Why can't programs be proven?

Question

Why can\'t a computer program be proven just as a mathematical statement can? A mathematical proof is built up on other proofs, which are built up from yet more proofs and

Answer 1

The halting problem only shows that there are programs that cannot be verified. A much more interesting and more practical question is what class of programs can be formally verified. Maybe every program anyone cares about could (in theory) be verified. In practice, so far, only very small programs have been proven correct.

Answer 2

Just a small comment to those who brought up incompleteness -- it is not the case for all axiomatic systems, only sufficiently powerful ones.

In other words, Godel proved that an axiomatic system powerful enough to describe itself would necessarily be incomplete. This doesn't mean it would be useless however, and as others have linked to, various attempts at program proofs have been made.

The dual problem (writing programs to check proofs) is also very interesting.

Answer 3

Of course they can, as others have posted.

Proving a very small subroutine correct is a good exercise that IMHO every undergraduate in a programming-related degree program ought to be required to do. It gives you great insight into thinking about how to make your code clear, easily reviewable and maintainable.

However, in the real world it is of limited practical use.

First, just as programs have bugs, so do mathematical proofs. How do prove that a mathematical proof is really correct and doesn't have any errors? You can't. And for counter-example, any number of published mathematical proofs have had errors discovered in them, sometimes years later.

Second, you can't prove that a program is correct without having 'a priori' an unambiguous definition of what the program is supposed to do. But any unambiguous definition of what a program is supposed to do is a program. (Although it may be a program in some sort of specification language that you don't have a compiler for.) Therefore, before you can prove that a program is correct, you must first have another program that is equivalent and is known in advance to be correct. So QED the whole thing is futile.

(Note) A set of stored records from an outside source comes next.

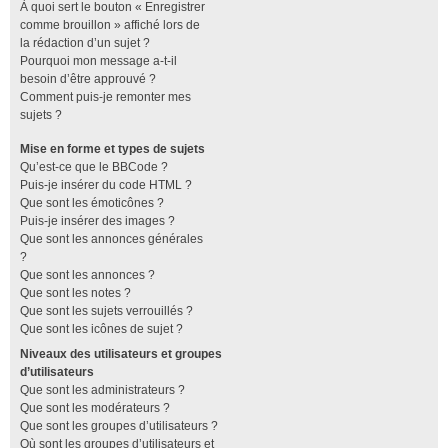
À quoi sert le bouton « Enregistrer
comme brouillon » affiché lors de
la rédaction d’un sujet ?
Pourquoi mon message a-t-il
besoin d’être approuvé ?
Comment puis-je remonter mes
sujets ?
Mise en forme et types de sujets
Qu’est-ce que le BBCode ?
Puis-je insérer du code HTML ?
Que sont les émoticônes ?
Puis-je insérer des images ?
Que sont les annonces générales
?
Que sont les annonces ?
Que sont les notes ?
Que sont les sujets verrouillés ?
Que sont les icônes de sujet ?
Niveaux des utilisateurs et groupes
d’utilisateurs
Que sont les administrateurs ?
Que sont les modérateurs ?
Que sont les groupes d’utilisateurs ?
Où sont les groupes d’utilisateurs et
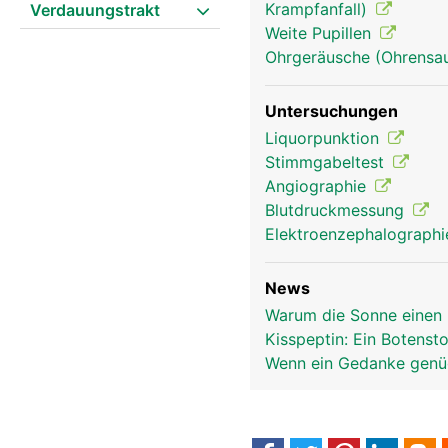
Krampfanfall)
Verdauungstrakt
Weite Pupillen
Ohrgeräusche (Ohrensau
Untersuchungen
Liquorpunktion
Stimmgabeltest
Angiographie
Blutdruckmessung
Elektroenzephalograph
News
Warum die Sonne einen 
Kisspeptin: Ein Botensto
Wenn ein Gedanke genüg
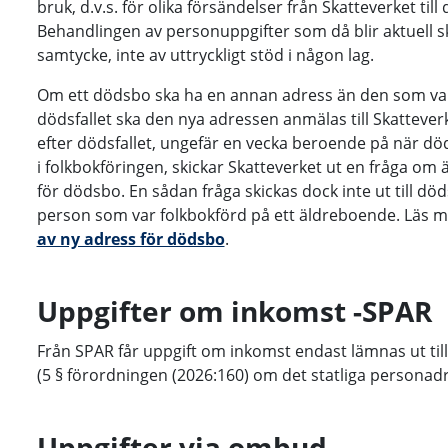
bruk, d.v.s. för olika försändelser från Skatteverket till
Behandlingen av personuppgifter som då blir aktuell 
samtycke, inte av uttryckligt stöd i någon lag.
Om ett dödsbo ska ha en annan adress än den som var 
dödsfallet ska den nya adressen anmälas till Skatteverk
efter dödsfallet, ungefär en vecka beroende på när död
i folkbokföringen, skickar Skatteverket ut en fråga om
för dödsbo. En sådan fråga skickas dock inte ut till dö
person som var folkbokförd på ett äldreboende. Läs
av ny adress för dödsbo
.
Uppgifter om inkomst -SPAR
Från SPAR får uppgift om inkomst endast lämnas ut till
(5 § förordningen (2026:160) om det statliga personadr
Uppgifter via ombud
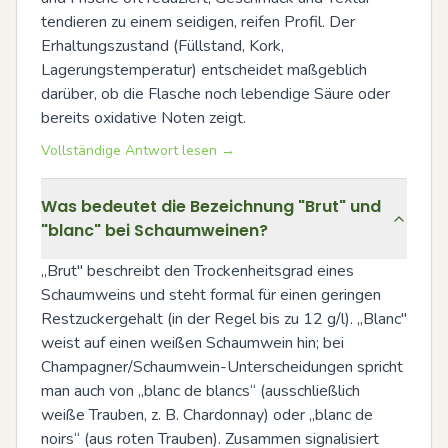
tendieren zu einem seidigen, reifen Profil. Der 
Erhaltungszustand (Füllstand, Kork, 
Lagerungstemperatur) entscheidet maßgeblich 
darüber, ob die Flasche noch lebendige Säure oder 
bereits oxidative Noten zeigt.
Vollständige Antwort lesen →
Was bedeutet die Bezeichnung "Brut" und
"blanc" bei Schaumweinen?
„Brut" beschreibt den Trockenheitsgrad eines 
Schaumweins und steht formal für einen geringen 
Restzuckergehalt (in der Regel bis zu 12 g/l). „Blanc" 
weist auf einen weißen Schaumwein hin; bei 
Champagner/Schaumwein-Unterscheidungen spricht 
man auch von „blanc de blancs“ (ausschließlich 
weiße Trauben, z. B. Chardonnay) oder „blanc de 
noirs“ (aus roten Trauben). Zusammen signalisiert 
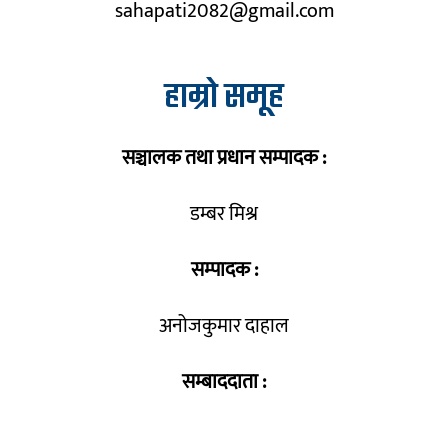
sahapati2082@gmail.com
हाम्रो समूह
सञ्चालक तथा प्रधान सम्पादक :
डम्बर मिश्र
सम्पादक :
अनोजकुमार दाहाल
सम्बाददाता :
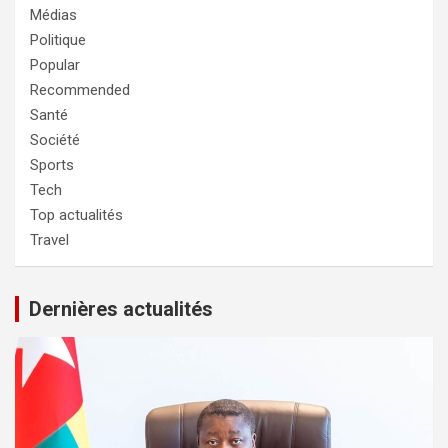
Médias
Politique
Popular
Recommended
Santé
Société
Sports
Tech
Top actualités
Travel
Dernières actualités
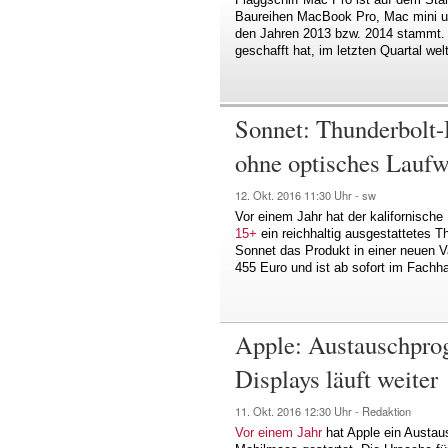
Baureihen MacBook Pro, Mac mini u
den Jahren 2013 bzw. 2014 stammt. 
geschafft hat, im letzten Quartal wel
Sonnet: Thunderbolt-
ohne optisches Laufwe
12. Okt. 2016
11:30 Uhr -
sw
Vor einem Jahr hat der kalifornisch
15+
ein reichhaltig ausgestattetes T
Sonnet das Produkt in einer neuen V
455 Euro und ist ab sofort im Fachhan
Apple: Austauschprog
Displays läuft weiter
11. Okt. 2016
12:30 Uhr -
Redaktion
Vor einem Jahr
hat Apple ein Austau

I would recommend tracking down the classic "No Silver Bullet" article by Brooks.

Answer 4

I read a bit about this, but there are two problems.

First, you can't prove some abstract thing called correctness. You can, if things are set up properly, prove that two formal systems are equivalent. You can prove that a program implements a set of specifications, and it's easiest to do this by constructing the proof and program more or less in parallel. Therefore, the specifications must be sufficiently detailed to provide something to prove against, and therefore the specification is effectively a program. The problem of writing a program to satisfy a purpose becomes the problem of writing a formal detailed specification of a program to satisfy a purpose, and that's not necessarily a step forward.

Second, programs are complicated. So are proofs of correctness. If you can make a mistake writing a program, you sure can make one proving. Dijkstra and Gries told me, essentially, that if I was a perfect mathematician I could be a good programmer. The value here is that proving and programming are two somewhat different thought processes, and at least in my experience I make different sorts of mistakes.

In my experience, proving programs isn't useless. When I am trying to do something I can describe formally, proving the implementation correct eliminates a whole lot of hard-to-find errors, primarily leaving the dumb ones, which I can catch easily in testing. On a project that must produce extremely bug-free code, it can be a useful adjunct. It isn't suitable for every application, and it's certainly no silver bullet.

Answer 5

Further, what are the axioms of programming? The very atomic truths of the field?

I've TA'ed a course called Contract Based Programming (course homepage: http://www.daimi.au.dk/KBP2/). Here what I can extrapolate from the course (and other courses I've taken)

You have to formally (mathematically) define the semantics of your language. Let's think of a simple programming language; one that has global variables only, ints, int arrays, arithmetic, if-then-else, while, assignment and do-nothing [you can probably use a subset of any mainstream language as an "implementation" of this].

An execution state would be a list of pairs (variable name, value of variable). Read "{Q1} S1 {Q2}" as "executing statement S1 takes you from execution state Q1 to state Q2".

One axiom would then be "if both {Q1} S1 {Q2} and {Q2} S2 {Q3}, then {Q1} S1; S2 {Q3}". That is, if statement S1 takes you from state Q1 to Q2, and statement S2 takes you from Q2 to Q3, then "S1; S2" (S1 followed by S2) takes you from state Q1 to state Q3.

Another axiom would be "if {Q1 && e != 0} S1 {Q2} and {Q1 && e == 0} S2 {Q2}, then {Q1} if e then S1 else S2 {Q2}".

Now, a bit of refinement: the Qn's in {}'s would actually be statements about states, not states themselves.

Suppose that M(out, A1, A2) is a statement which does a merging of two sorted arrays and stores the result in out, and that all the words I use in the next example were expressed formally (mathematically). Then "{sorted(A1) && sorted(A2)} A := M(A1, A2) {sorted(A) && permutationOf(A, A1 concatened with A2)}" is the claim tha M correctly implements the merge algorithm.

One can try to prove this by using the above axioms (a few others would probably be needed. You're likely to need a loop, for one).

I hope this illustrates a bit of what proving programs correct might look like. And trust me: it takes a lot of work, even for seemingly simple algorithms, to prove them correct. I know, I read a lot of attempts ;-)

[if you read this: your hand-in was fine, it's all the other ones that caused me headaches ;-)]

Answer 6

Let us assume a purely functional language (ie Haskell). Side effects can be taken quite cleanly into account in such languages.

Proving that a program produces the right result requires you to specify:

1. a correspondance between data types and mathematical sets
2. a correspondance between Haskell functions and mathematical functions
3. a set of axioms specifying what functions you are allowed to build from others, and the corresponding contruction on the mathematical side.

This set of specifications is called denotational semantics. They allow you to prove the reason about programs using mathematics.

The good news is that the "structure of programs" (point 3 above) and the "structure of mathematical sets" are quite similar (the buzzword is topos, or cartesian closed category), so 1/ the proofs you do on the math side will easily be transferred into programmatic constructions 2/ the programs you write are easily shown to be mathematically correct.